When humans sleep the amount of time as dogs do, it’s typically a sign that something is wrong. Whether it’s mental health issues or illness, we shouldn’t be in bed all day while healthy.
Dogs, on the other hand, have much higher norms in terms of time sleeping and relaxing each day. Part of our responsibility as pet parents is to understand our dog’s sleep needs and help them develop a healthy balance between resting and being active.
Today, Spot Pet Insurance is back to help you do just that! We’re going to outline all the most important information regarding dogs and their sleep patterns. You’re learning about the amount of sleep dogs need, how to set a proper sleep schedule for them, and whether certain habits might be problematic or not.
You probably aren’t counting every hour your dog sleeps, but it seems like they’re lying around almost all day, right?
If so, this is totally normal. Most dogs sleep for approximately 50% of the day and remain inactive for a total of 80% of the day, leaving only 20% of the day for waking activity.
However, numerous factors could change these numbers. Primarily, a dog’s age affects their sleeping needs and habits. As puppies, dogs are growing and need more sleep than at any other time of their life.

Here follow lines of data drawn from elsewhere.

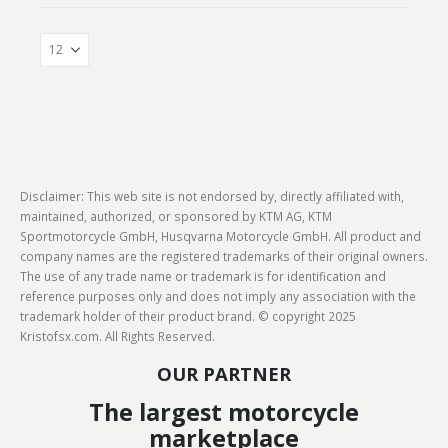
Disclaimer: This web site is not endorsed by, directly affiliated with,
maintained, authorized, or sponsored by KTM AG, KTM
Sportmotorcycle GmbH, Husqvarna Motorcycle GmbH. All product and
company names are the registered trademarks of their original owners.
The use of any trade name or trademark is for identification and
reference purposes only and does not imply any association with the
trademark holder of their product brand. © copyright 2025
Kristofsx.com. All Rights Reserved.
OUR PARTNER
The largest motorcycle
marketplace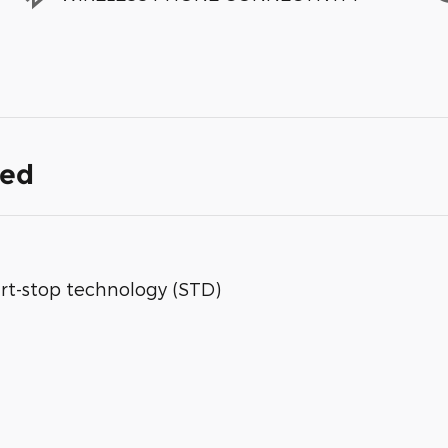
ded
rt-stop technology (STD)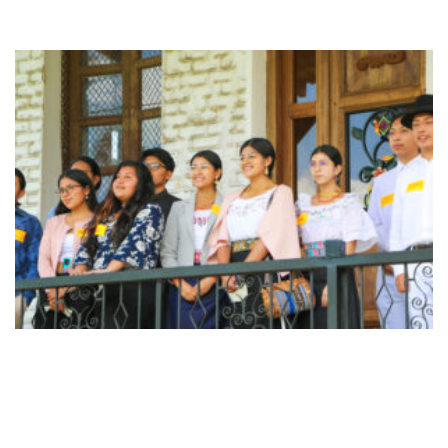
Page
Page
Page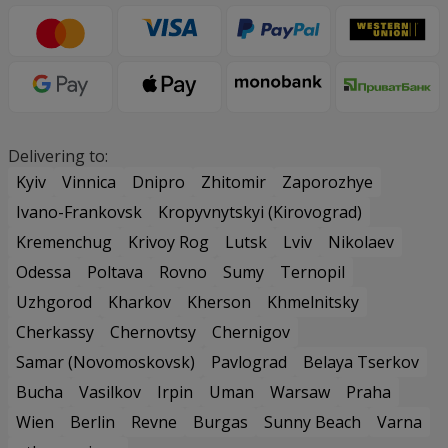
Delivering to:
Kyiv
Vinnica
Dnipro
Zhitomir
Zaporozhye
Ivano-Frankovsk
Kropyvnytskyi (Kirovograd)
Kremenchug
Krivoy Rog
Lutsk
Lviv
Nikolaev
Odessa
Poltava
Rovno
Sumy
Ternopil
Uzhgorod
Kharkov
Kherson
Khmelnitsky
Cherkassy
Chernovtsy
Chernigov
Samar (Novomoskovsk)
Pavlograd
Belaya Tserkov
Bucha
Vasilkov
Irpin
Uman
Warsaw
Praha
Wien
Berlin
Revne
Burgas
Sunny Beach
Varna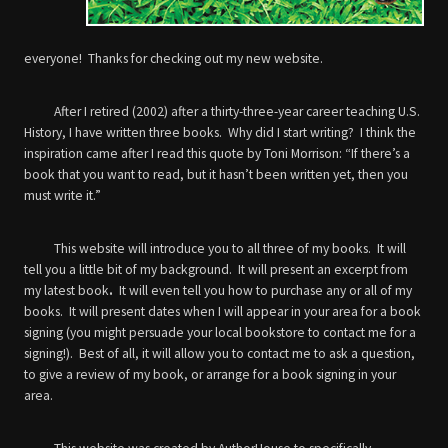
everyone! Thanks for checking out my new website.
After I retired (2002) after a thirty-three-year career teaching U.S.
History, I have written three books. Why did I start writing? I think the
inspiration came after I read this quote by Toni Morrison: “If there’s a
book that you want to read, but it hasn’t been written yet, then you
must write it.”
This website will introduce you to all three of my books. It will
tell you a little bit of my background. It will present an excerpt from
my latest book
.
It will even tell you how to purchase any or all of my
books. It will present dates when I will appear in your area for a book
signing (you might persuade your local bookstore to contact me for a
signing!). Best of all, it will allow you to contact me to ask a question,
to give a review of my book, or arrange for a book signing in your
area.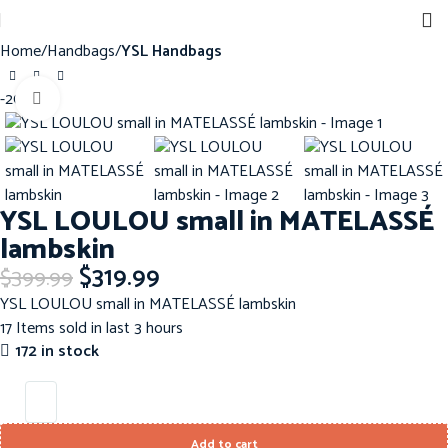
Sign up for our newsletter to get 10% off for the week!
Home
Handbags
YSL Handbags
-20%
Click to enlarge
YSL LOULOU small in MATELASSÉ
lambskin
$
319.99
$
399.99
YSL LOULOU small in MATELASSÉ lambskin
17
Items sold in last 3 hours
172 in stock
Add to cart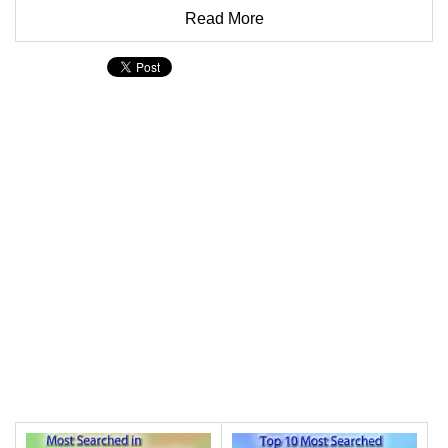
Read More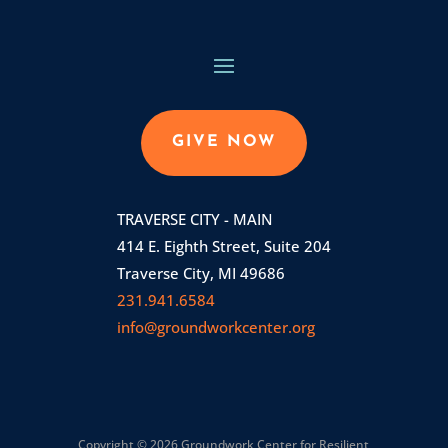
GIVE NOW
TRAVERSE CITY - MAIN
414 E. Eighth Street, Suite 204
Traverse City, MI 49686
231.941.6584
info@groundworkcenter.org
Copyright © 2026 Groundwork Center for Resilient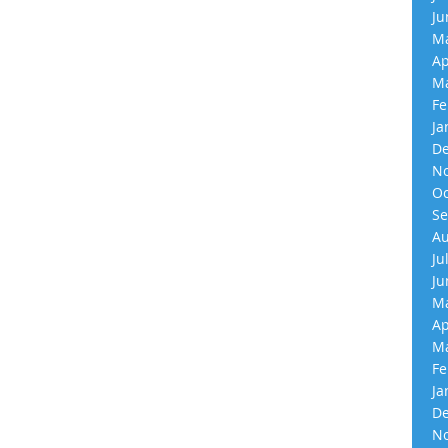
Ju
Ma
Ap
Ma
Fe
Ja
De
No
Oc
Se
Au
Ju
Ju
Ma
Ap
Ma
Fe
Ja
De
No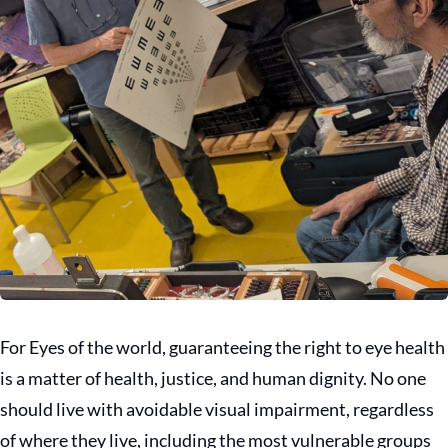
For Eyes of the world, guaranteeing the right to eye health
is a matter of health, justice, and human dignity. No one
should live with avoidable visual impairment, regardless
of where they live, including the most vulnerable groups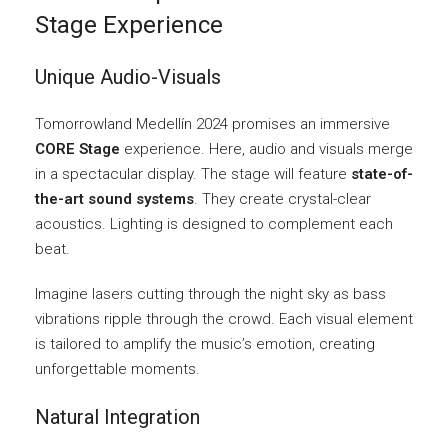
Stage Experience
Unique Audio-Visuals
Tomorrowland Medellín 2024 promises an immersive
CORE Stage
experience. Here, audio and visuals merge
in a spectacular display. The stage will feature
state-of-
the-art sound systems
. They create crystal-clear
acoustics. Lighting is designed to complement each
beat.
Imagine lasers cutting through the night sky as bass
vibrations ripple through the crowd. Each visual element
is tailored to amplify the music’s emotion, creating
unforgettable moments.
Natural Integration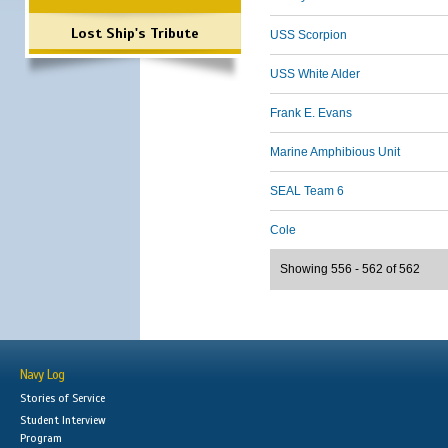
Lost Ship's Tribute
USS Scorpion
USS White Alder
Frank E. Evans
Marine Amphibious Unit
SEAL Team 6
Cole
Showing 556 - 562 of 562
Navy Log
Stories of Service
Student Interview
Program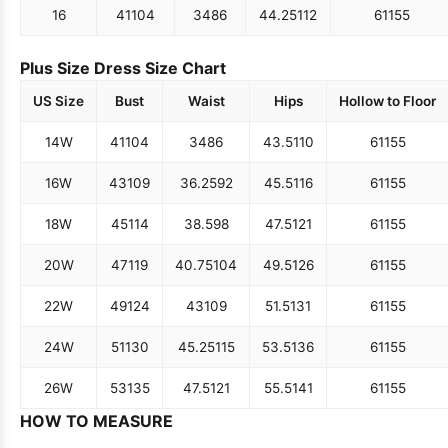
16
41
104
34
86
44.25
112
61
155
Plus Size Dress Size Chart
US Size
Bust
Waist
Hips
Hollow to Floor
14W
41
104
34
86
43.5
110
61
155
16W
43
109
36.25
92
45.5
116
61
155
18W
45
114
38.5
98
47.5
121
61
155
20W
47
119
40.75
104
49.5
126
61
155
22W
49
124
43
109
51.5
131
61
155
24W
51
130
45.25
115
53.5
136
61
155
26W
53
135
47.5
121
55.5
141
61
155
HOW TO MEASURE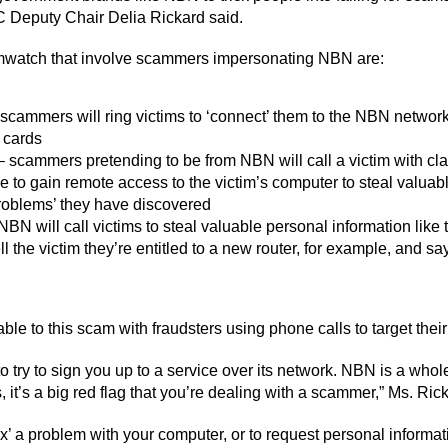
 Deputy Chair Delia Rickard said.
watch that involve scammers impersonating NBN are:
 scammers will ring victims to ‘connect’ them to the NBN network
 cards
 scammers pretending to be from NBN will call a victim with cla
to gain remote access to the victim’s computer to steal valuable
roblems’ they have discovered
N will call victims to steal valuable personal information like
the victim they’re entitled to a new router, for example, and sa
able to this scam with fraudsters using phone calls to target their
 try to sign you up to a service over its network. NBN is a whole
is, it’s a big red flag that you’re dealing with a scammer,” Ms. Ric
fix’ a problem with your computer, or to request personal inform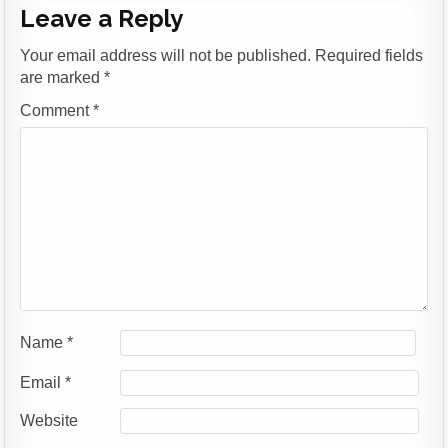
Leave a Reply
Your email address will not be published.
Required fields
are marked
*
Comment
*
Name
*
Email
*
Website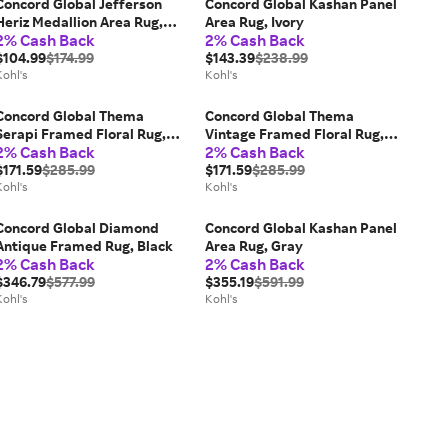
Concord Global Jefferson
Concord Global Kashan Panel
Heriz Medallion Area Rug,
Area Rug, Ivory
2% Cash Back
2% Cash Back
Ivory
$104.99
$174.99
$143.39
$238.99
Kohl's
Kohl's
Concord Global Thema
Concord Global Thema
Serapi Framed Floral Rug,
Vintage Framed Floral Rug,
2% Cash Back
2% Cash Back
Blue
Brown
$171.59
$285.99
$171.59
$285.99
Kohl's
Kohl's
Concord Global Diamond
Concord Global Kashan Panel
Antique Framed Rug, Black
Area Rug, Gray
2% Cash Back
2% Cash Back
$346.79
$577.99
$355.19
$591.99
Kohl's
Kohl's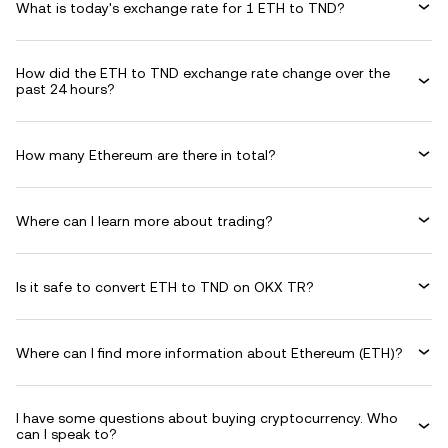
What is today's exchange rate for 1 ETH to TND?
How did the ETH to TND exchange rate change over the
past 24 hours?
How many Ethereum are there in total?
Where can I learn more about trading?
Is it safe to convert ETH to TND on OKX TR?
Where can I find more information about Ethereum (ETH)?
I have some questions about buying cryptocurrency. Who
can I speak to?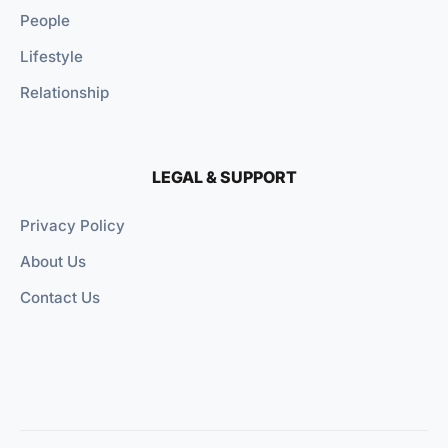
People
Lifestyle
Relationship
LEGAL & SUPPORT
Privacy Policy
About Us
Contact Us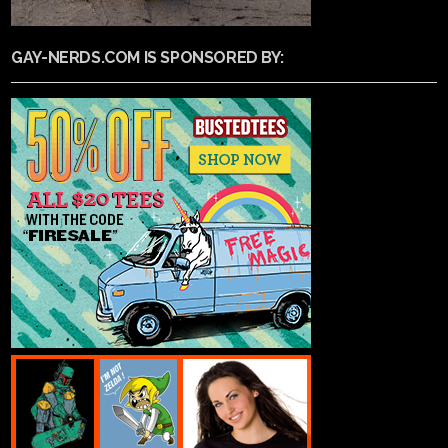
GAY-NERDS.COM IS SPONSORED BY: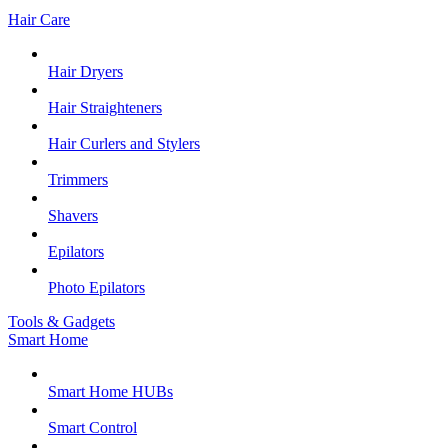
Hair Care
Hair Dryers
Hair Straighteners
Hair Curlers and Stylers
Trimmers
Shavers
Epilators
Photo Epilators
Tools & Gadgets
Smart Home
Smart Home HUBs
Smart Control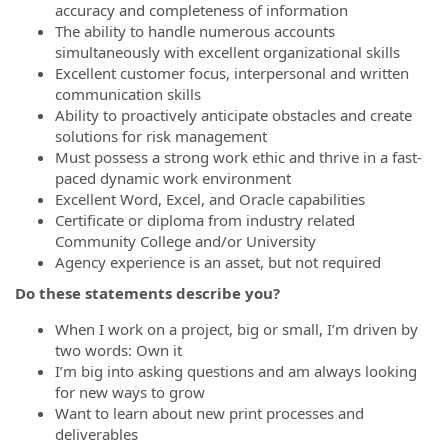
accuracy and completeness of information
The ability to handle numerous accounts
simultaneously with excellent organizational skills
Excellent customer focus, interpersonal and written
communication skills
Ability to proactively anticipate obstacles and create
solutions for risk management
Must possess a strong work ethic and thrive in a fast-
paced dynamic work environment
Excellent Word, Excel, and Oracle capabilities
Certificate or diploma from industry related
Community College and/or University
Agency experience is an asset, but not required
Do these statements describe you?
When I work on a project, big or small, I’m driven by
two words: Own it
I’m big into asking questions and am always looking
for new ways to grow
Want to learn about new print processes and
deliverables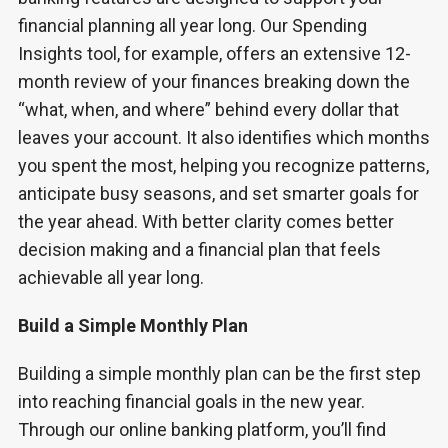
financial planning all year long. Our Spending
Insights tool, for example, offers an extensive 12-
month review of your finances breaking down the
“what, when, and where” behind every dollar that
leaves your account. It also identifies which months
you spent the most, helping you recognize patterns,
anticipate busy seasons, and set smarter goals for
the year ahead. With better clarity comes better
decision making and a financial plan that feels
achievable all year long.
Build a Simple Monthly Plan
Building a simple monthly plan can be the first step
into reaching financial goals in the new year.
Through our online banking platform, you’ll find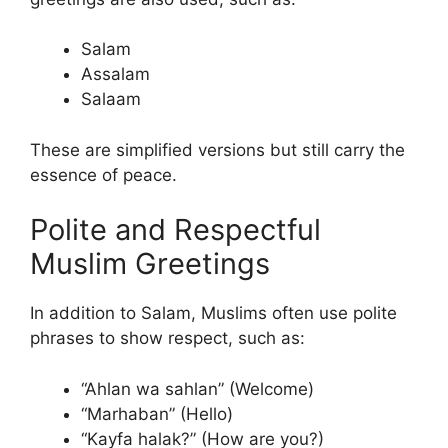
Salam
Assalam
Salaam
These are simplified versions but still carry the
essence of peace.
Polite and Respectful
Muslim Greetings
In addition to Salam, Muslims often use polite
phrases to show respect, such as:
“Ahlan wa sahlan” (Welcome)
“Marhaban” (Hello)
“Kayfa halak?” (How are you?)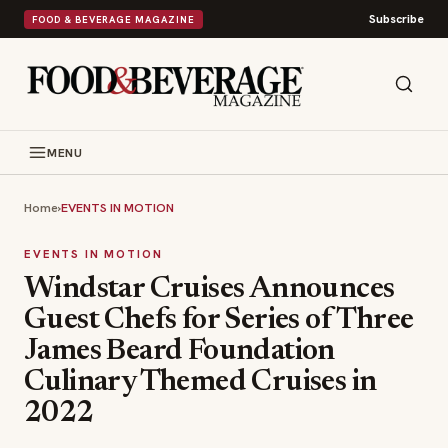
Subscribe
FOOD & BEVERAGE MAGAZINE
MENU
Home
›
EVENTS IN MOTION
EVENTS IN MOTION
Windstar Cruises Announces
Guest Chefs for Series of Three
James Beard Foundation
Culinary Themed Cruises in
2022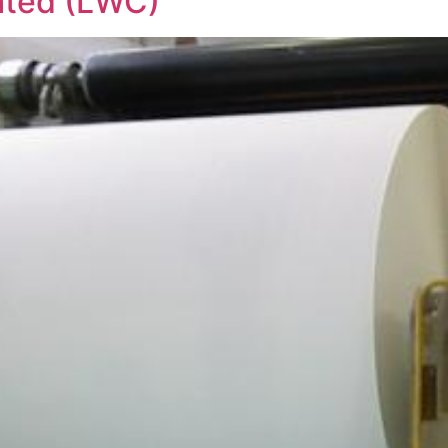
ated (LWC)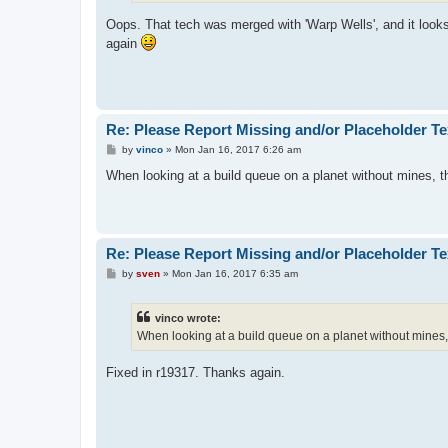
Oops. That tech was merged with 'Warp Wells', and it looks
again
Re: Please Report Missing and/or Placeholder Te
P
by
vinco
»
Mon Jan 16, 2017 6:26 am
o
s
When looking at a build queue on a planet without mines, th
t
Re: Please Report Missing and/or Placeholder Te
P
by
sven
»
Mon Jan 16, 2017 6:35 am
o
s
t
vinco wrote:
When looking at a build queue on a planet without mines, 
Fixed in r19317. Thanks again.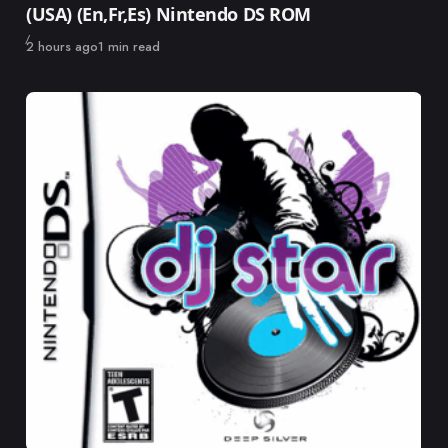
(USA) (En,Fr,Es) Nintendo DS ROM
Published
2 hours ago
1 min read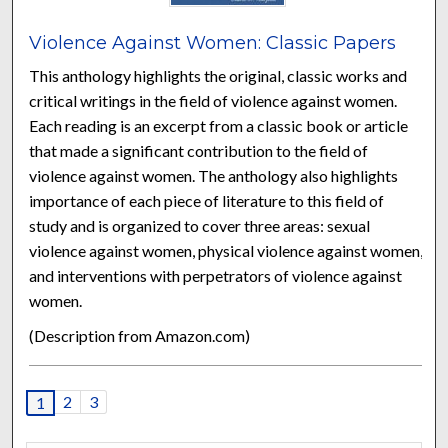
Violence Against Women: Classic Papers
This anthology highlights the original, classic works and
critical writings in the field of violence against women.
Each reading is an excerpt from a classic book or article
that made a significant contribution to the field of
violence against women. The anthology also highlights
importance of each piece of literature to this field of
study and is organized to cover three areas: sexual
violence against women, physical violence against women,
and interventions with perpetrators of violence against
women.
(Description from Amazon.com)
2
3
1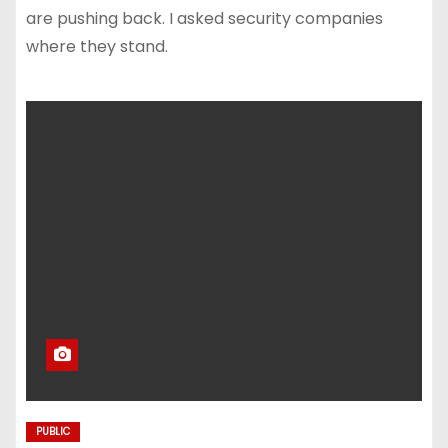
are pushing back. I asked security companies
where they stand.
PUBLIC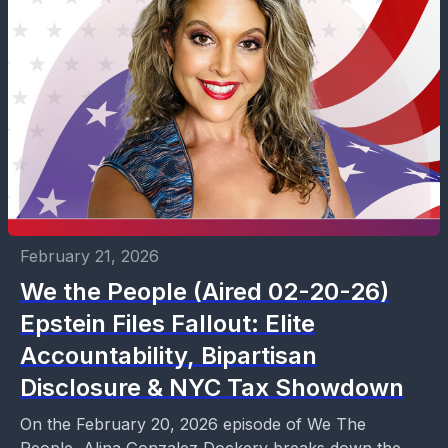
February 21, 2026
We the People (Aired 02-20-26)
Epstein Files Fallout: Elite
Accountability, Bipartisan
Disclosure & NYC Tax Showdown
On the February 20, 2026 episode of We The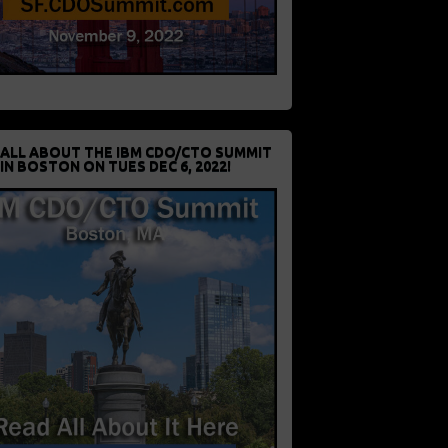
 ALL ABOUT THE IBM CDO/CTO SUMMIT
IN BOSTON ON TUES DEC 6, 2022!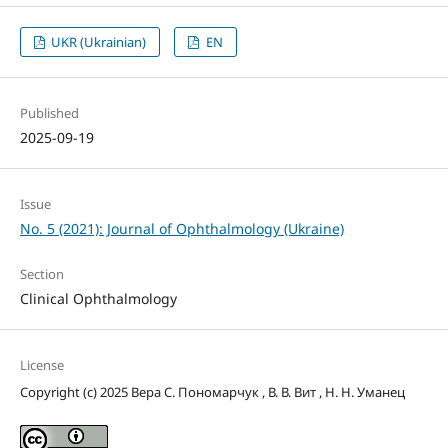
UKR (Ukrainian)
EN
Published
2025-09-19
Issue
No. 5 (2021): Journal of Ophthalmology (Ukraine)
Section
Clinical Ophthalmology
License
Copyright (c) 2025 Вера С. Пономарчук , В. В. Вит , Н. Н. Уманец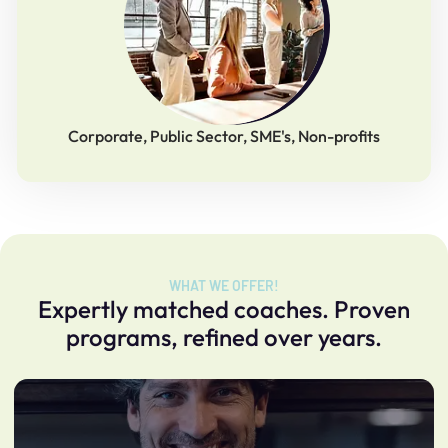
Corporate, Public Sector, SME's, Non-profits
WHAT WE OFFER!
Expertly matched coaches. Proven
programs, refined over years.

As adults, dogs settle into a normal sleeping routine, which increases gradually as they become older, unless certain health conditions (more common in senior dogs) interrupt things.
The breed can also play a role in sleep needs. Large dog breeds like Newfoundlands tend to need more sleep, likely to keep up with the increased energy demands of their big bodies. Working dogs tend to snooze less and have a higher activity level.
Your dog needs to get enough sleep to maintain a healthy immune system and maintain their energy levels. A lack of sleep could disrupt a dog’s health and happiness.
Since age is the most significant factor that can influence a dog’s sleep patterns, let’s break down the three main stages of a dog’s life and how those stages affect sleep.
Puppies require the most sleep compared to adults and seniors, and it’s no surprise why. Puppies grow rapidly from their tiny newborn selves to young adults in the short time of just one or two years for most breeds. This fast and furious growth doesn’t happen on its own!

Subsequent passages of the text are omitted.